First came phishing scams, in which con artists hooked unwary internet users one by one into compromising their personal data. Now the latest cyberswindle, pharming, threatens to reel in entire schools of victims. Pharmers simply redirect as many users as possible from the legitimate commercial websites they'd intended to visit and lead them to malicious ones. The bogus sites, to which victims are redirected without their knowledge or consent, will likely look the same as a genuine site. But when users enter their login name and password, the information is captured by criminals.


"Phishing is to pharming what a guy with a rod and a reel is to a Russian trawler. Phishers have to approach their targets one by one. Pharmers can scoop up many victims in a single pass," said Chris Risley, president and chief executive officer of Nominum, a provider of IP address infrastructure technology for businesses.

E-mailed viruses that rewrite local host files on individual PCs, like the Banker Trojan, have been used to conduct smaller-scale pharming attacks. Host files convert standard URLs into the numeric strings a computer understands. A computer with a compromised host file will go to the wrong website even if a user types in the correct URL.

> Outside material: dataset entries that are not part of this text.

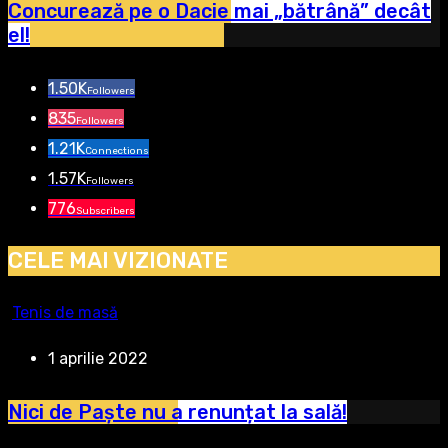
Concurează pe o Dacie mai „bătrână” decât
el!
1.50K
Followers
835
Followers
1.21K
Connections
1.57K
Followers
776
Subscribers
CELE MAI VIZIONATE
Tenis de masă
1 aprilie 2022
Nici de Paște nu a renunțat la sală!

The most alarming pharming threat is DNS poisoning, which can cause a large group of users to be herded to bogus sites. DNS -- the domain name system -- translates web and e-mail addresses into numerical strings, acting as a sort of telephone directory for the internet. If a DNS directory is "poisoned" -- altered to contain false information regarding which web address is associated with what numeric string -- users can be silently shuttled to a bogus website even if they type in the correct URL.